I have a large (about 85 GB compressed) gzipped file from s3 that I am trying to process with Spark on AWS EMR (right now with an m4.xlarge master instance and two m4.10xlarge core instances each with a 100 GB EBS volume). I am aware that gzip is a non-splittable file format, and I've seen it suggested that one should repartition the compressed file because Spark initially gives an RDD with one partition. However, after doing
scala> val raw = spark.read.format("com.databricks.spark.csv").
| options(Map("delimiter" -> "\\t", "codec" -> "org.apache.hadoop.io.compress.GzipCodec")).

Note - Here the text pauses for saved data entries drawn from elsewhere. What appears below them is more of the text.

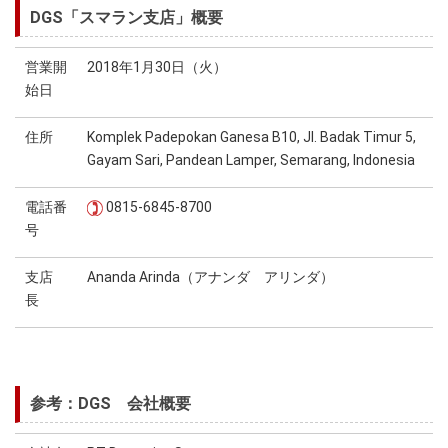
DGS「スマラン支店」概要
営業開
2018年1月30日（火）
始日
住所
Komplek Padepokan Ganesa B10, Jl. Badak Timur 5,
Gayam Sari, Pandean Lamper, Semarang, Indonesia
電話番
0815-6845-8700
号
支店
Ananda Arinda（アナンダ アリンダ）
長
参考：DGS 会社概要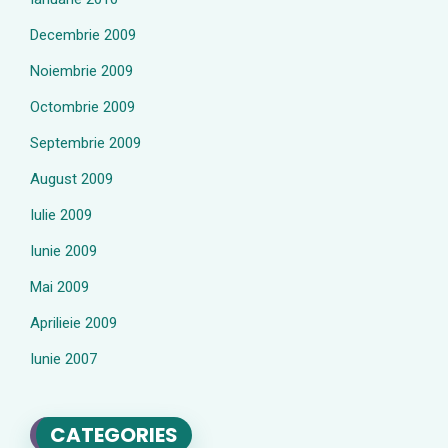
Decembrie 2009
Noiembrie 2009
Octombrie 2009
Septembrie 2009
August 2009
Iulie 2009
Iunie 2009
Mai 2009
Aprilieie 2009
Iunie 2007
CATEGORIES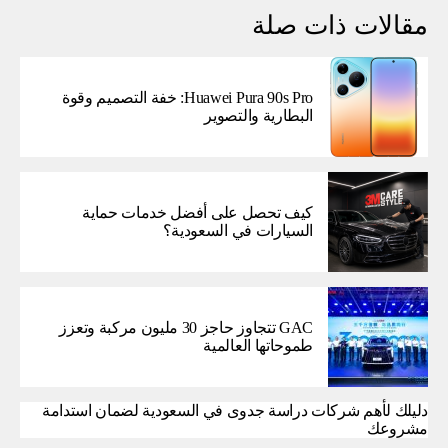
مقالات ذات صلة
Huawei Pura 90s Pro: خفة التصميم وقوة
البطارية والتصوير
كيف تحصل على أفضل خدمات حماية
السيارات في السعودية؟
GAC تتجاوز حاجز 30 مليون مركبة وتعزز
طموحاتها العالمية
دليلك لأهم شركات دراسة جدوى في السعودية لضمان استدامة
مشروعك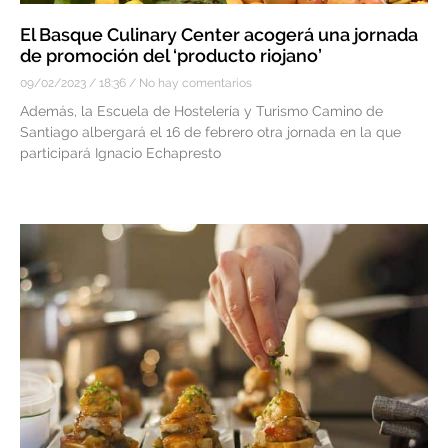
El Basque Culinary Center acogerá una jornada
de promoción del ‘producto riojano’
09/02/2023
18:36
No hay comentarios
Además, la Escuela de Hostelería y Turismo Camino de
Santiago albergará el 16 de febrero otra jornada en la que
participará Ignacio Echapresto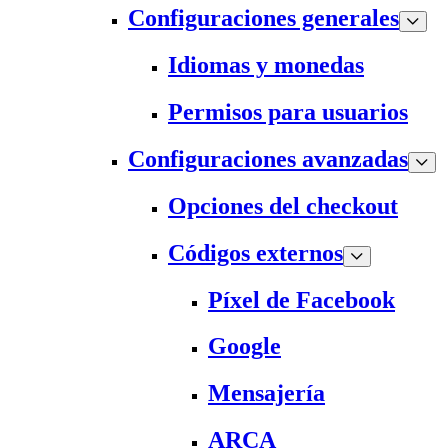
Configuraciones generales
Idiomas y monedas
Permisos para usuarios
Configuraciones avanzadas
Opciones del checkout
Códigos externos
Píxel de Facebook
Google
Mensajería
ARCA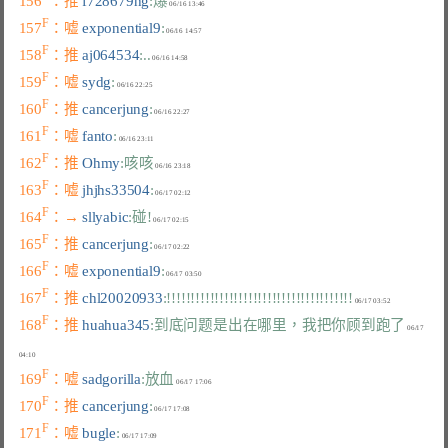
156
：推 
f728679hg
:爆
F
157
：嘘 
exponential9
:
F
158
：推 
aj064534
:..
F
159
：嘘 
sydg
:
F
160
：推 
cancerjung
:
F
161
：嘘 
fanto
:
F
162
：推 
Ohmy
:咳咳
F
163
：嘘 
jhjhs33504
:
F
164
：→ 
sllyabic
:碰!
F
165
：推 
cancerjung
:
F
166
：嘘 
exponential9
:
F
167
：推 
chl20020933
:!!!!!!!!!!!!!!!!!!!!!!!!!!!!!!!!!!!!!!!
F
168
：推 
huahua345
:到底问题是出在哪里，我把你顾到跑了
 06/17 
F
169
：嘘 
sadgorilla
:放血
F
170
：推 
cancerjung
:
F
171
：嘘 
bugle
: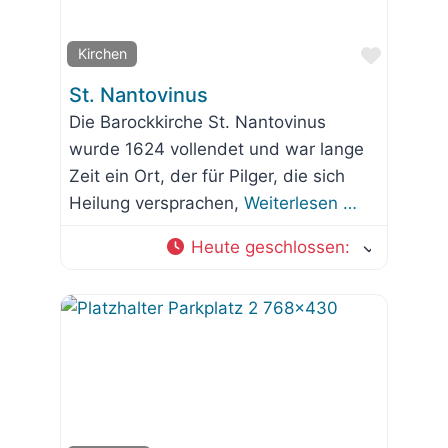
Favorit
Kirchen
St. Nantovinus
Die Barockkirche St. Nantovinus
wurde 1624 vollendet und war lange
Zeit ein Ort, der für Pilger, die sich
Heilung versprachen,
Weiterlesen …
Heute geschlossen
: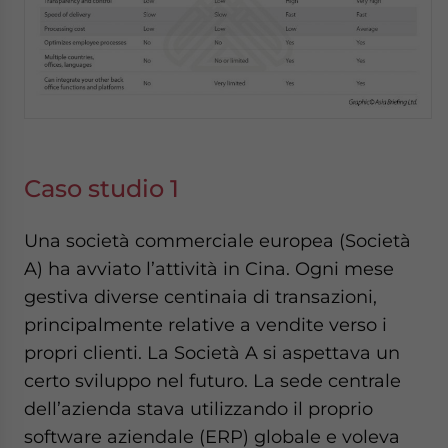
Caso studio 1
Una società commerciale europea (Società
A) ha avviato l’attività in Cina. Ogni mese
gestiva diverse centinaia di transazioni,
principalmente relative a vendite verso i
propri clienti. La Società A si aspettava un
certo sviluppo nel futuro. La sede centrale
dell’azienda stava utilizzando il proprio
software aziendale (ERP) globale e voleva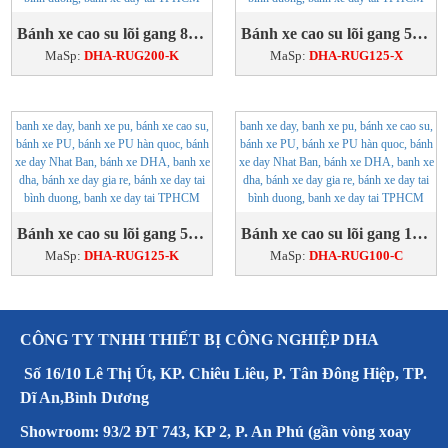
Bánh xe cao su lõi gang 8'' khóa
Bánh xe cao su lõi gang 5'' xoay
MaSp:
DHA-RUG200-K
MaSp:
DHA-RUG125-X
Bánh xe cao su lõi gang 5'' khóa
Bánh xe cao su lõi gang 100x50 cố định
MaSp:
DHA-RUG125-K
MaSp:
DHA-RUG100-C
CÔNG TY TNHH THIẾT BỊ CÔNG NGHIỆP DHA
Số 16/10 Lê Thị Út, KP. Chiêu Liêu, P. Tân Đông Hiệp, TP.
Dĩ An,Bình Dương
Showroom: 93/2 ĐT 743, KP 2, P. An Phú (gần vòng xoay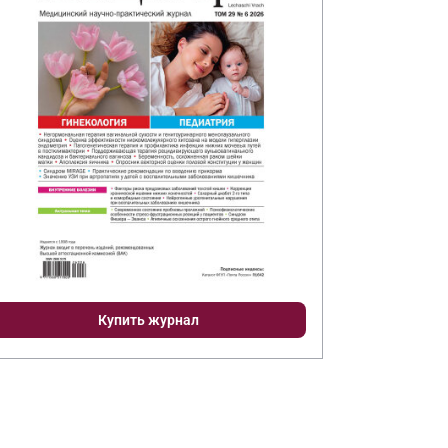
Купить журнал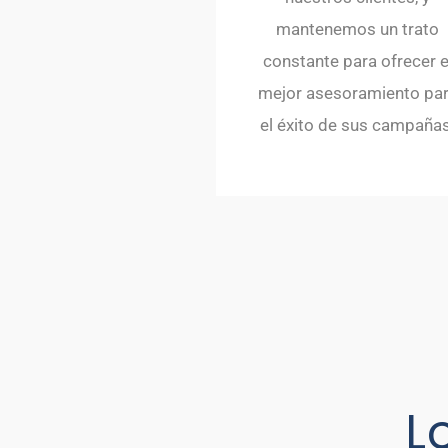
mantenemos un trato
constante para ofrecer e
mejor asesoramiento pa
el éxito de sus campañas
L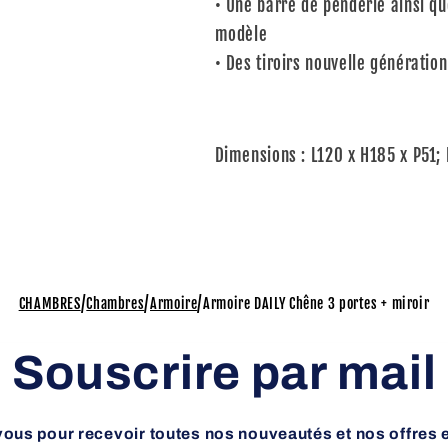
• Une barre de penderie ainsi q
modèle
• Des tiroirs nouvelle génératio
Dimensions : L120 x H185 x P51; 
/
/
/
CHAMBRES
Chambres
Armoire
Armoire DAILY Chêne 3 portes + miroir
Souscrire par mail
vous pour recevoir toutes nos nouveautés et nos offres 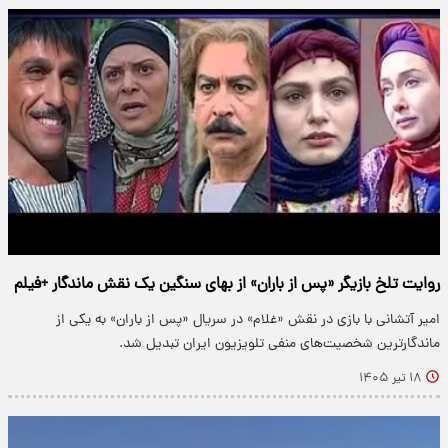
روایت تلخ بازیگر «پس از باران» از بهای سنگین یک نقش ماندگار +فیلم
امیر آتشانی با بازی در نقش «غلام» در سریال «پس از باران» به یکی از
ماندگارترین شخصیت‌های منفی تلویزیون ایران تبدیل شد.
۱۸ تیر ۱۴۰۵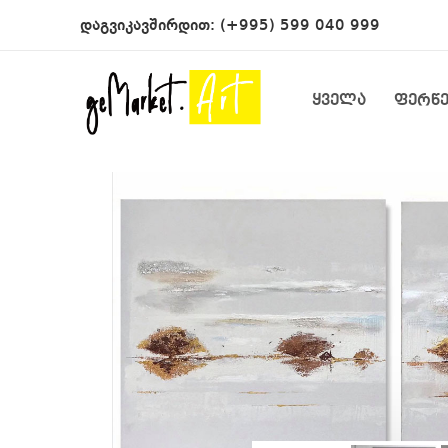
დაგვიკავშირდით:
(+995) 599 040 999
ყველა
ფერწ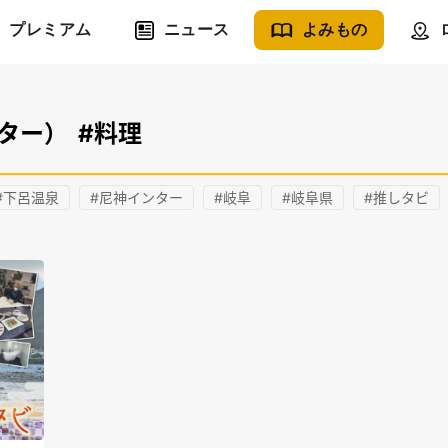
プレミアム
ニュース
よみもの
ター）
#料理
#下呂温泉
#尼神インター
#岐阜
#岐阜県
#推しタビ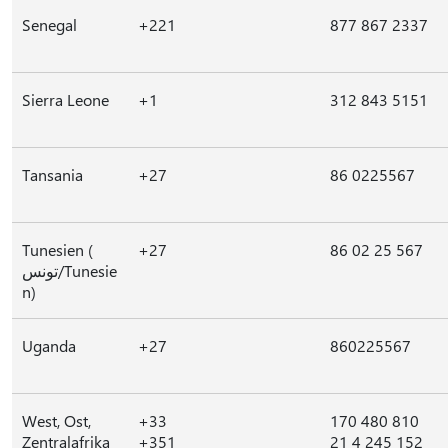
Senegal
+221
877 867 2337
Sierra Leone
+1
312 843 5151
Tansania
+27
86 0225567
Tunesien (
+27
86 02 25 567
تونس/Tunesie
n)
Uganda
+27
860225567
West, Ost,
+33
170 480 810
Zentralafrika
+351
21 4 245 152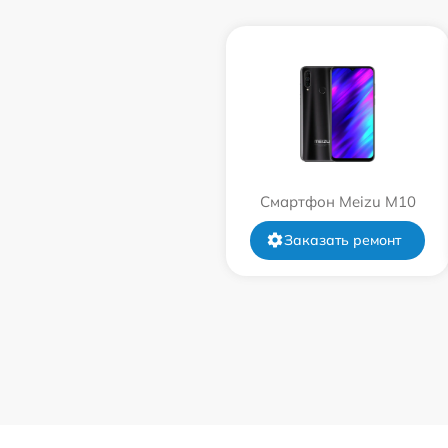
Смартфон Meizu M10
Заказать ремонт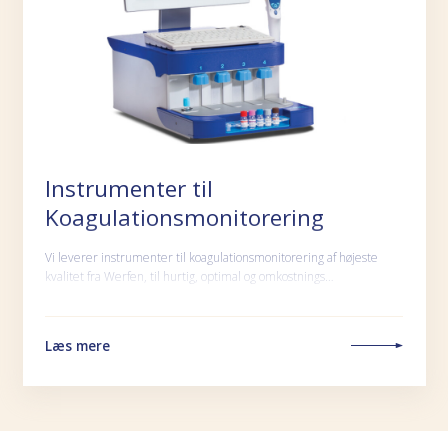
Instrumenter til
Koagulationsmonitorering
Vi leverer instrumenter til koagulationsmonitorering af højeste
kvalitet fra Werfen, til hurtig, optimal og omkostnings…
Læs mere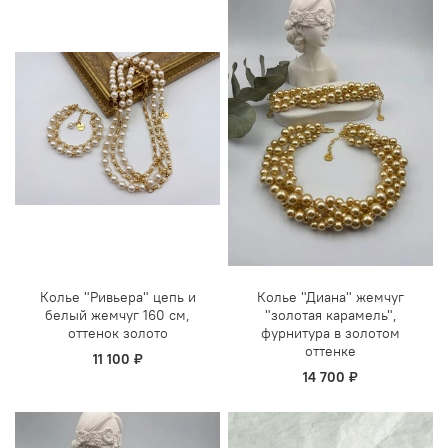
Колье "Ривьера" цепь и
Колье "Диана" жемчуг
белый жемчуг 160 см,
"золотая карамель",
оттенок золото
фурнитура в золотом
оттенке
11 100 ₽
14 700 ₽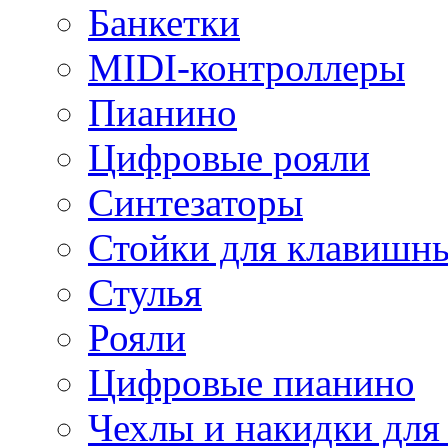
Банкетки
MIDI-контроллеры
Пианино
Цифровые рояли
Синтезаторы
Стойки для клавишн
Стулья
Рояли
Цифровые пианино
Чехлы и накидки дл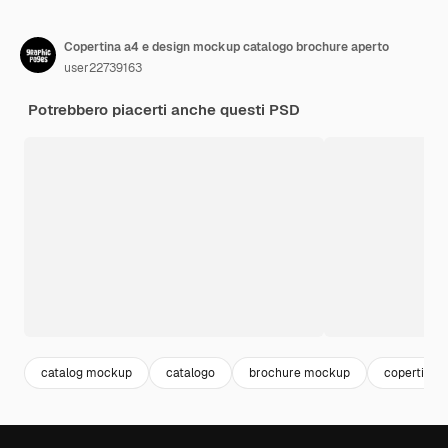
Copertina a4 e design mockup catalogo brochure aperto
user22739163
Potrebbero piacerti anche questi PSD
catalog mockup
catalogo
brochure mockup
copertina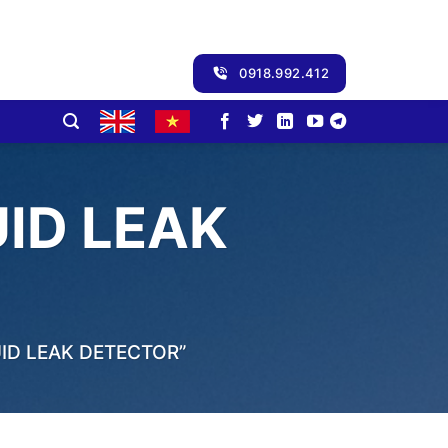
0918.992.412
ID LEAK
ID LEAK DETECTOR”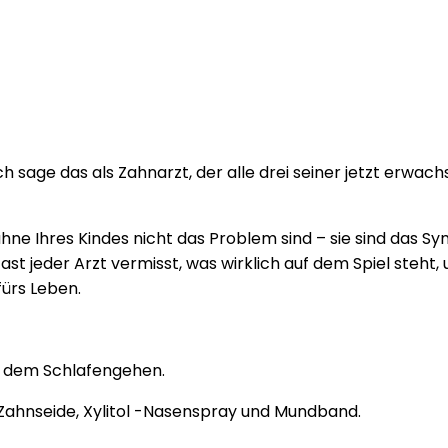
ich sage das als Zahnarzt, der alle drei seiner jetzt erw
hne Ihres Kindes nicht das Problem sind – sie sind das 
st jeder Arzt vermisst, was wirklich auf dem Spiel steht,
fürs Leben.
r dem Schlafengehen.
, Zahnseide, Xylitol -Nasenspray und Mundband.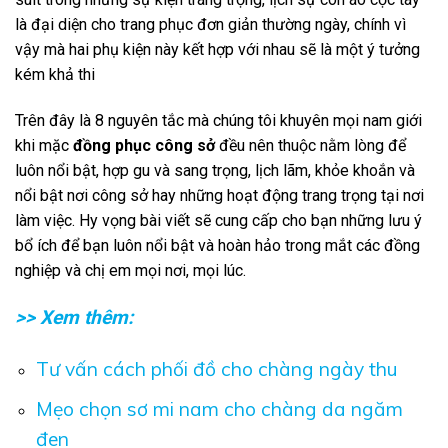
là đại diện cho trang phục đơn giản thường ngày, chính vì
vậy mà hai phụ kiện này kết hợp với nhau sẽ là một ý tưởng
kém khả thi
Trên đây là 8 nguyên tắc mà chúng tôi khuyên mọi nam giới
khi mặc
đồng phục công sở
đều nên thuộc nằm lòng để
luôn nổi bật, hợp gu và sang trọng, lịch lãm, khỏe khoắn và
nổi bật nơi công sở hay những hoạt động trang trọng tại nơi
làm việc. Hy vọng bài viết sẽ cung cấp cho bạn những lưu ý
bổ ích để bạn luôn nổi bật và hoàn hảo trong mắt các đồng
nghiệp và chị em mọi nơi, mọi lúc.
>> Xem thêm:
Tư vấn cách phối đồ cho chàng ngày thu
Mẹo chọn sơ mi nam cho chàng da ngăm
đen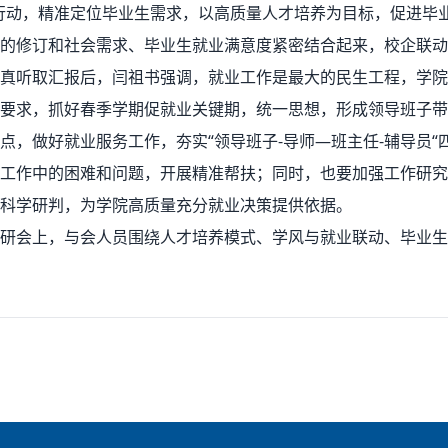
行动，精准定位毕业生需求，以高质量人才培养为目标，促进毕
案的修订和社会需求、毕业生就业满意度紧密结合起来，校企联
真听取汇报后，闫祖书强调，就业工作是最大的民生工程，学院
要求，抓好春季学期促就业关键期，统一思想，形成领导班子带
点，做好就业服务工作，夯实“领导班子-导师—班主任-辅导员
工作中的困难和问题，开展精准帮扶；同时，也要加强工作研究
科学研判，为学院高质量充分就业决策提供依据。
研会上，与会人员围绕人才培养模式、学风与就业联动、毕业生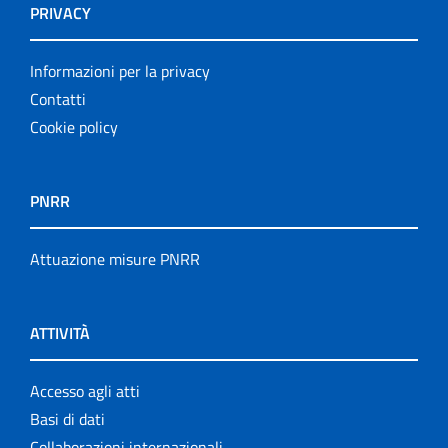
PRIVACY
Informazioni per la privacy
Contatti
Cookie policy
PNRR
Attuazione misure PNRR
ATTIVITÀ
Accesso agli atti
Basi di dati
Collaborazioni internazionali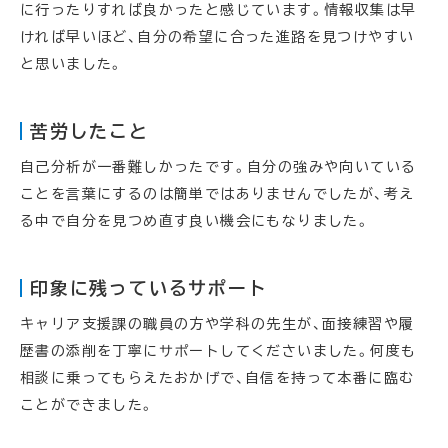
に行ったりすれば良かったと感じています。情報収集は早
ければ早いほど、自分の希望に合った進路を見つけやすい
と思いました。
苦労したこと
自己分析が一番難しかったです。自分の強みや向いている
ことを言葉にするのは簡単ではありませんでしたが、考え
る中で自分を見つめ直す良い機会にもなりました。
印象に残っているサポート
キャリア支援課の職員の方や学科の先生が、面接練習や履
歴書の添削を丁寧にサポートしてくださいました。何度も
相談に乗ってもらえたおかげで、自信を持って本番に臨む
ことができました。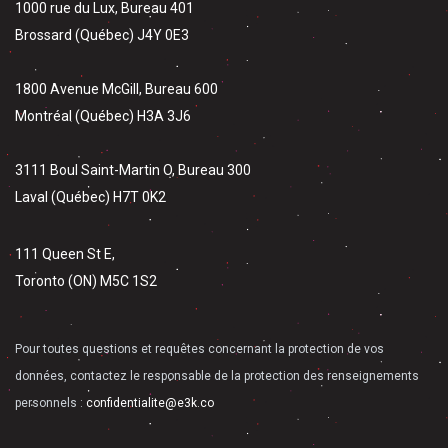
1000 rue du Lux, Bureau 401
Brossard (Québec) J4Y 0E3
1800 Avenue McGill, Bureau 600
Montréal (Québec) H3A 3J6
3111 Boul Saint-Martin O, Bureau 300
Laval (Québec) H7T 0K2
111 Queen St E,
Toronto (ON) M5C 1S2
Pour toutes questions et requêtes concernant la protection de vos
données, contactez le responsable de la protection des renseignements
personnels :
confidentialite@e3k.co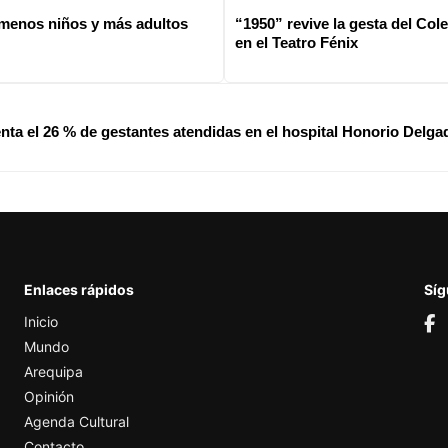
 menos niños y más adultos
“1950” revive la gesta del Co
en el Teatro Fénix
ta el 26 % de gestantes atendidas en el hospital Honorio Delga
Enlaces rápidos
Sí
Inicio
Mundo
Arequipa
Opinión
Agenda Cultural
Contacto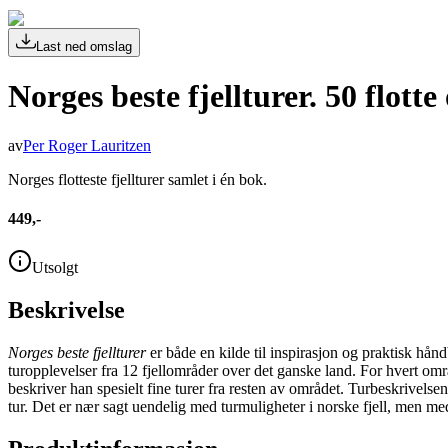
Last ned omslag
Norges beste fjellturer. 50 flotte
av
Per Roger Lauritzen
Norges flotteste fjellturer samlet i én bok.
449,-
Utsolgt
Beskrivelse
Norges beste fjellturer
er både en kilde til inspirasjon og praktisk hånd
turopplevelser fra 12 fjellområder over det ganske land. For hvert områ
beskriver han spesielt fine turer fra resten av området. Turbeskrivelsen
tur. Det er nær sagt uendelig med turmuligheter i norske fjell, men m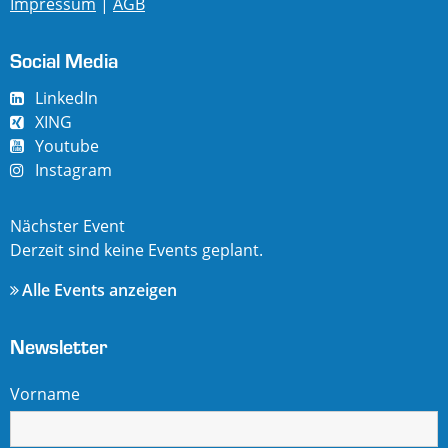
Impressum
|
AGB
Social Media
LinkedIn
XING
Youtube
Instagram
Nächster Event
Derzeit sind keine Events geplant.
Alle Events anzeigen
Newsletter
Vorname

| load("s3://path/to/file.gz").
| repartition(sc.defaultParallelism * 3)
raw: org.apache.spark.sql.Dataset[org.apache.spark.sql.Row] = [_c0: string, _c1: string ... 48 more fields
scala> raw.count()
and taking a look at the Spark application UI, I still see only one active executor (the other 14 are dead) with one task, and the job never finishes (or at least I've not waited long enough for it to).
- What is going on here? Can someone help me understand how Spark is working in this example?
- Should I be using a different cluster configuration?
- Unfortunately, I have no control over the mode of compression, but is there an alternative way of dealing with such a file?